Why is this inside the loop:
[~,Y] = meshgrid(1:lenImage,1:10000); % make a grid
lenImage doesn't change so that should be outside the loop. Same thing for the strel() line. No need to calculate it on every iteration. And what about imbinarize() to compute an image-specific threshold. Could you use a constant/fixed threshold instead?
Are you resizing an integer factor? If so you could probably speed it up by just using indexing to downsample the images.
Also, you tagged it with parallel processing but you don't seem to be using it.
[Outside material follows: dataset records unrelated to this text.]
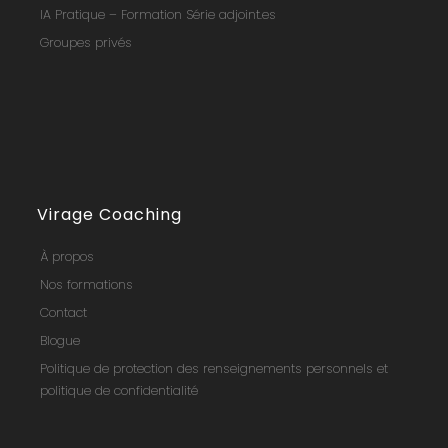
IA Pratique – Formation Série adjoint.es
Groupes privés
Virage Coaching
À propos
Nos formations
Contact
Blogue
Politique de protection des renseignements personnels et
politique de confidentialité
Try parfor and other stuff to turn it into a parallel process.
Plus, you compute all kinds of things in the loop but you do not save anything. Each iteration just overwrites a variable but once the loop exits they just have the values of the final iteration. You don't display anything, save it to an array that survives the loop, write it to disk, or anything. The loop just does stuff then ends.
Also if BW is a binary image, then there is no point in calling imbinarize on it. If the resize makes it have non-binary values, then you can just use the 'nearest' option in imresize. If it's not of logical class, then you can call logical instead of imbinarize which would be faster since no determination of a threshold would be required.

2 Comments

@Image Analyst Basically this example is basically on one signal which have the length of 1x19000. But we have different signal which have different length. thats why we used meshgrid(1:lenImage,1:10000); inside the loop. when the length is change the size of image is also changed.
2. Currently i am not using any parallel processing/GPU But i need to modified the code to run it on Parallel Processing or GPU so my time should be in miliseconds.